What you need to do.
When you repeat the records, keep every word exact and drop each picture.

Supplied records.
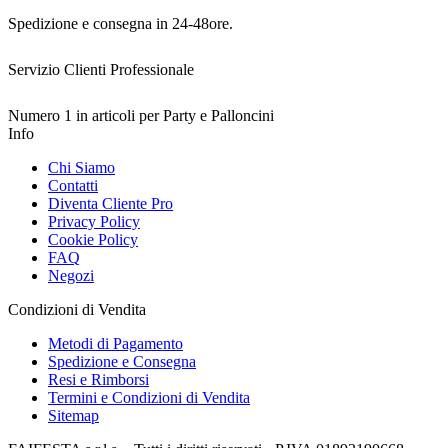
Spedizione e consegna in 24-48ore.
Servizio Clienti Professionale
Numero 1 in articoli per Party e Palloncini
Info
Chi Siamo
Contatti
Diventa Cliente Pro
Privacy Policy
Cookie Policy
FAQ
Negozi
Condizioni di Vendita
Metodi di Pagamento
Spedizione e Consegna
Resi e Rimborsi
Termini e Condizioni di Vendita
Sitemap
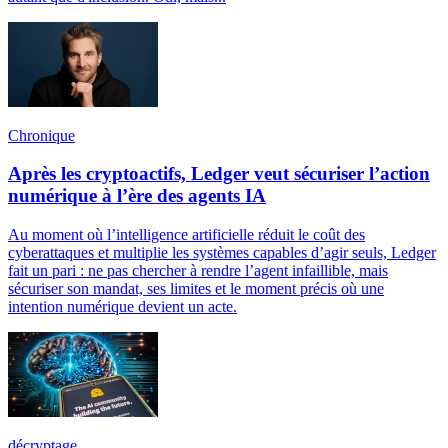
Chronique
Après les cryptoactifs, Ledger veut sécuriser l’action
numérique à l’ère des agents IA
Au moment où l’intelligence artificielle réduit le coût des
cyberattaques et multiplie les systèmes capables d’agir seuls, Ledger
fait un pari : ne pas chercher à rendre l’agent infaillible, mais
sécuriser son mandat, ses limites et le moment précis où une
intention numérique devient un acte.
décryptage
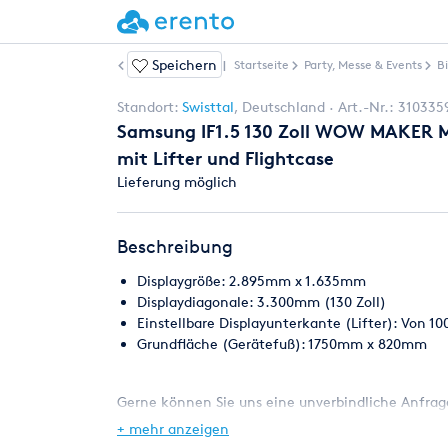
Speichern
Weitere Artikel
|
Startseite
Party, Messe & Events
B
Standort:
Swisttal
,
Deutschland
Art.-Nr.:
310335
Samsung IF1.5 130 Zoll WOW MAKER Mo
mit Lifter und Flightcase
Lieferung möglich
Beschreibung
Displaygröße: 2.895mm x 1.635mm
Displaydiagonale: 3.300mm (130 Zoll)
Einstellbare Displayunterkante (Lifter): Von 
Grundfläche (Gerätefuß): 1750mm x 820mm
Gerne können Sie uns eine unverbindliche Anfrage
mehreren Geräten mit Transport, Auf- und Abbau, I
+ mehr anzeigen
Darüber hinaus vermieten wir auch Beamer, TV´s o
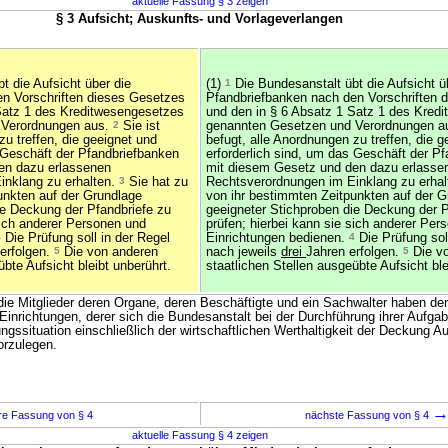
aktuelle Fassung § 3 zeigen
§ 3 Aufsicht; Auskunfts- und Vorlageverlangen
t die Aufsicht über die
(1)
1
Die Bundesanstalt übt die Aufsicht ü
n Vorschriften dieses Gesetzes
Pfandbriefbanken nach den Vorschriften 
Satz 1 des Kreditwesengesetzes
und den in § 6 Absatz 1 Satz 1 des Kred
 Verordnungen aus.
2
Sie ist
genannten Gesetzen und Verordnungen a
zu treffen, die geeignet und
befugt, alle Anordnungen zu treffen, die g
s Geschäft der Pfandbriefbanken
erforderlich sind, um das Geschäft der P
en dazu erlassenen
mit diesem Gesetz und den dazu erlasse
inklang zu erhalten.
3
Sie hat zu
Rechtsverordnungen im Einklang zu erha
unkten auf der Grundlage
von ihr bestimmten Zeitpunkten auf der G
ie Deckung der Pfandbriefe zu
geeigneter Stichproben die Deckung der P
sich anderer Personen und
prüfen; hierbei kann sie sich anderer Per
4
Die Prüfung soll in der Regel
Einrichtungen bedienen.
4
Die Prüfung sol
erfolgen.
5
Die von anderen
nach jeweils
drei
Jahren erfolgen.
5
Die v
übte Aufsicht bleibt unberührt.
staatlichen Stellen ausgeübte Aufsicht ble
 die Mitglieder deren Organe, deren Beschäftigte und ein Sachwalter haben de
inrichtungen, derer sich die Bundesanstalt bei der Durchführung ihrer Aufgab
gssituation einschließlich der wirtschaftlichen Werthaltigkeit der Deckung A
orzulegen.
re Fassung von § 4
nächste Fassung von § 4
aktuelle Fassung § 4 zeigen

Reply to the exercise.
Spedizione e consegna in 24-48ore.
Servizio Clienti Professionale
Numero 1 in articoli per Party e Palloncini
Info
Chi Siamo
Contatti
Diventa Cliente Pro
Privacy Policy
Cookie Policy
FAQ
Negozi
Condizioni di Vendita
Metodi di Pagamento
Spedizione e Consegna
Resi e Rimborsi
Termini e Condizioni di Vendita
Sitemap
Chronique
Après les cryptoactifs, Ledger veut sécuriser l’action
numérique à l’ère des agents IA
Au moment où l’intelligence artificielle réduit le coût des
cyberattaques et multiplie les systèmes capables d’agir seuls, Ledger
fait un pari : ne pas chercher à rendre l’agent infaillible, mais
sécuriser son mandat, ses limites et le moment précis où une
intention numérique devient un acte.
décryptage
Speichern
Weitere Artikel
|
Startseite
Party, Messe & Events
B
Standort:
Swisttal
,
Deutschland
Art.-Nr.:
310335
Samsung IF1.5 130 Zoll WOW MAKER Mo
mit Lifter und Flightcase
Lieferung möglich
Beschreibung
Displaygröße: 2.895mm x 1.635mm
Displaydiagonale: 3.300mm (130 Zoll)
Einstellbare Displayunterkante (Lifter): Von 
Grundfläche (Gerätefuß): 1750mm x 820mm
Gerne können Sie uns eine unverbindliche Anfrage
mehreren Geräten mit Transport, Auf- und Abbau, I
+ mehr anzeigen
Darüber hinaus vermieten wir auch Beamer, TV´s o
aktuelle Fassung § 3 zeigen
§ 3 Aufsicht; Auskunfts- und Vorlageverlangen
t die Aufsicht über die
(1)
1
Die Bundesanstalt übt die Aufsicht ü
n Vorschriften dieses Gesetzes
Pfandbriefbanken nach den Vorschriften 
Satz 1 des Kreditwesengesetzes
und den in § 6 Absatz 1 Satz 1 des Kred
 Verordnungen aus.
2
Sie ist
genannten Gesetzen und Verordnungen a
zu treffen, die geeignet und
befugt, alle Anordnungen zu treffen, die g
s Geschäft der Pfandbriefbanken
erforderlich sind, um das Geschäft der P
en dazu erlassenen
mit diesem Gesetz und den dazu erlasse
inklang zu erhalten.
3
Sie hat zu
Rechtsverordnungen im Einklang zu erha
unkten auf der Grundlage
von ihr bestimmten Zeitpunkten auf der G
ie Deckung der Pfandbriefe zu
geeigneter Stichproben die Deckung der P
sich anderer Personen und
prüfen; hierbei kann sie sich anderer Per
4
Die Prüfung soll in der Regel
Einrichtungen bedienen.
4
Die Prüfung sol
erfolgen.
5
Die von anderen
nach jeweils
drei
Jahren erfolgen.
5
Die v
übte Aufsicht bleibt unberührt.
staatlichen Stellen ausgeübte Aufsicht ble
 die Mitglieder deren Organe, deren Beschäftigte und ein Sachwalter haben de
inrichtungen, derer sich die Bundesanstalt bei der Durchführung ihrer Aufgab
gssituation einschließlich der wirtschaftlichen Werthaltigkeit der Deckung A
orzulegen.
re Fassung von § 4
nächste Fassung von § 4
aktuelle Fassung § 4 zeigen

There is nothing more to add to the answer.